The european central bank (ECB) is aiming for an annual inflation rate of 2 percent for the 19-country area and is prepared, at least temporarily, to accept a moderate overshoot or undershoot of that mark. From the point of view of the central bank, the current rise in inflation is temporary. Europe’s truthers are therefore not allowing themselves to be pressured into a faster exit from the policy of cheap money. ECB president christine lagarde recently reaffirmed that the central bank would continue to support the economy even after the acute pandemic emergency had ended.
Effects of the rising number of infections
Supply bottlenecks and the corona infection figures are slowing down the economy in germany at the end of the year, according to the bundesbank’s assessment. "The economic recovery is expected to take a breather for the time being," the central bank wrote. The gross domestic product was able to tread water in the fourth quarter.
In the summer, europe’s major economy grew by 1.8 percent compared with the second quarter, according to preliminary data. The consumer’s desire to consume had contributed to this in particular.
According to the bundesbank’s assessment, the growth impetus that emanated from the services sector after the end of many corona restrictions has probably largely run its course for the time being. Some damming measures were also tightened again in view of the rising number of infections. At the same time, industry continued to suffer from supply shortages in the fourth quarter, which put a damper on overall economic growth. Positive growth impetus emanates from the construction industry, according to notenbank’s assessment.

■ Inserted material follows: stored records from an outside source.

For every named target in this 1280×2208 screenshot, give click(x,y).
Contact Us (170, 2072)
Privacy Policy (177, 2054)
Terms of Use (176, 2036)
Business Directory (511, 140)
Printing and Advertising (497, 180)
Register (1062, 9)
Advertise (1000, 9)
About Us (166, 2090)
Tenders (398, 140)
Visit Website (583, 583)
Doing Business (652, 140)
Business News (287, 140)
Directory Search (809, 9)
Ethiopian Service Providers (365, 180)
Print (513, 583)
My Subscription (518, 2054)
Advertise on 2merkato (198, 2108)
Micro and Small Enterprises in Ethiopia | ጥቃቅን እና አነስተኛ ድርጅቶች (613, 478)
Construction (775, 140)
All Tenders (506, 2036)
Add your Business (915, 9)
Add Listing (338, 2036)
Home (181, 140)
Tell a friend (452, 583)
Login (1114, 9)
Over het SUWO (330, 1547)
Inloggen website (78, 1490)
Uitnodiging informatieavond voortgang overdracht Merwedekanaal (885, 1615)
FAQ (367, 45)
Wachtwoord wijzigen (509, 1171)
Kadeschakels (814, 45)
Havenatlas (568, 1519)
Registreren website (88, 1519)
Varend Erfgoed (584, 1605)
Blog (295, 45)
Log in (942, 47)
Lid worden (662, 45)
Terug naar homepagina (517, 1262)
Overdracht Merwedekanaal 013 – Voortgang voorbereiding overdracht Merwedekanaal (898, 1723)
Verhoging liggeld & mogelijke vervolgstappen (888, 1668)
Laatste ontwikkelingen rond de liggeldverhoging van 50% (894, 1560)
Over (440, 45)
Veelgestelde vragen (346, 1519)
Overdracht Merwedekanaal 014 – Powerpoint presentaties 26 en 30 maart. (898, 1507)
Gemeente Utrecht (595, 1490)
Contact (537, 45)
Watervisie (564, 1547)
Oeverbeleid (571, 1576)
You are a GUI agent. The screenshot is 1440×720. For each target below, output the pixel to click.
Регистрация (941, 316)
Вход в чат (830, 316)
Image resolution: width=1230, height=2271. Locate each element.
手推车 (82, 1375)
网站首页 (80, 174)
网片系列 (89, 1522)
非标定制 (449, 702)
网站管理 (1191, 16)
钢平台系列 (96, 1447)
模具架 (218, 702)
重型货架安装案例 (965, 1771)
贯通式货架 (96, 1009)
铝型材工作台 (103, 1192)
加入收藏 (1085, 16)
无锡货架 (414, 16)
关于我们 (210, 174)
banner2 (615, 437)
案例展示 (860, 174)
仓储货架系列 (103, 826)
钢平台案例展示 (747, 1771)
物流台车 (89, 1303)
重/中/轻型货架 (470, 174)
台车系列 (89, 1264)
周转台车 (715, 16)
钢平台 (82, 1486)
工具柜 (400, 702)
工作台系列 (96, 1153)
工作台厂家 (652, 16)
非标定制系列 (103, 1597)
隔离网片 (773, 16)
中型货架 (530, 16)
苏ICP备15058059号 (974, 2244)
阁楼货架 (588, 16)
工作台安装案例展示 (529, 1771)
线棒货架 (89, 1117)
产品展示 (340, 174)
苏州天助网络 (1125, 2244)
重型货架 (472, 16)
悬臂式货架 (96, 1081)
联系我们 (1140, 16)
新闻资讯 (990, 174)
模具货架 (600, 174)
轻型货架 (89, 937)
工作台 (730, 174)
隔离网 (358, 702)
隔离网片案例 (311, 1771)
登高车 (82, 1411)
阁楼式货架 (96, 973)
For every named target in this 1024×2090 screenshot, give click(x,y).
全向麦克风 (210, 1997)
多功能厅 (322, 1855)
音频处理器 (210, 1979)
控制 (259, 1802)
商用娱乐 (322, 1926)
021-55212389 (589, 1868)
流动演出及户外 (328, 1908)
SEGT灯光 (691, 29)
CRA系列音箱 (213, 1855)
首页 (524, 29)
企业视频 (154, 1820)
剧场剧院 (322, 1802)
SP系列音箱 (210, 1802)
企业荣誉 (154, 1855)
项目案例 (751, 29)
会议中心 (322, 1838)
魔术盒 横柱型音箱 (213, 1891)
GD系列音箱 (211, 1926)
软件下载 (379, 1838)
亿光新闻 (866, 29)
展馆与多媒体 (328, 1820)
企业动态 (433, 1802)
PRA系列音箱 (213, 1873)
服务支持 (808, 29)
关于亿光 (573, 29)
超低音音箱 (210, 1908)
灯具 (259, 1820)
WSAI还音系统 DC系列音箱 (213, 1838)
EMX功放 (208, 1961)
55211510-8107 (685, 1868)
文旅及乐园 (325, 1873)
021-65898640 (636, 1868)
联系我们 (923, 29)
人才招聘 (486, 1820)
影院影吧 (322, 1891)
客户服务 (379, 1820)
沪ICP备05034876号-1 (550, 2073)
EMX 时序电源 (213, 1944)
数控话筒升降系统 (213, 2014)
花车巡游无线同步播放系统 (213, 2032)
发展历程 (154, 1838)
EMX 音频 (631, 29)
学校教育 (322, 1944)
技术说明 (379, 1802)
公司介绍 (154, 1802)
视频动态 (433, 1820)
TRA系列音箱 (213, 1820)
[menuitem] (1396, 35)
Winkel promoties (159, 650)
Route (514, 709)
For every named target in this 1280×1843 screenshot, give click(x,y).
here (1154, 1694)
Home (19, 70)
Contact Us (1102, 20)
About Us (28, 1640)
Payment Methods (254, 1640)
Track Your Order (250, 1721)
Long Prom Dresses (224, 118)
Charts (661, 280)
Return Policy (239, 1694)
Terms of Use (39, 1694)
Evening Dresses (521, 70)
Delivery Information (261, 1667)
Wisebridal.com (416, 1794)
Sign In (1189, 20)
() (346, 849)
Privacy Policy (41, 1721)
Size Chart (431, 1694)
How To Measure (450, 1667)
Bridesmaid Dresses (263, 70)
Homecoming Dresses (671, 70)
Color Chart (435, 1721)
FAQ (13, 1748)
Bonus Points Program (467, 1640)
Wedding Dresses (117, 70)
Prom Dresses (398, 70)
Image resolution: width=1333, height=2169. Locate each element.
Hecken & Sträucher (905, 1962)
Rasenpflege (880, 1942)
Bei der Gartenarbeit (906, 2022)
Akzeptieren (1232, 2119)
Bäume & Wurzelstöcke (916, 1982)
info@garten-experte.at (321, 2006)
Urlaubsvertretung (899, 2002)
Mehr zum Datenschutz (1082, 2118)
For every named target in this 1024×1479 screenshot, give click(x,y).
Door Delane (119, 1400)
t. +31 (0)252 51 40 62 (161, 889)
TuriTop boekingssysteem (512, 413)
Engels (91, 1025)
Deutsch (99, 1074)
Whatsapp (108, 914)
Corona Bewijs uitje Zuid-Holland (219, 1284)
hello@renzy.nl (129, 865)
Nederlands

Decline in consumer spending
In the corona year 2020, monthly consumer spending by private households fell by 3 percent to an average of 2507 euros compared to the previous year, according to the federal statistical office. Lockdowns and restrictions on the number of people, for example in leisure and service facilities, led to a downturn, according to the report.
Overall, the bundesbank sees risks from an intensified pandemic throughout the winter half-year. "As things stand, however, the overall economic impact is likely to be less severe than in previous waves of the pandemic."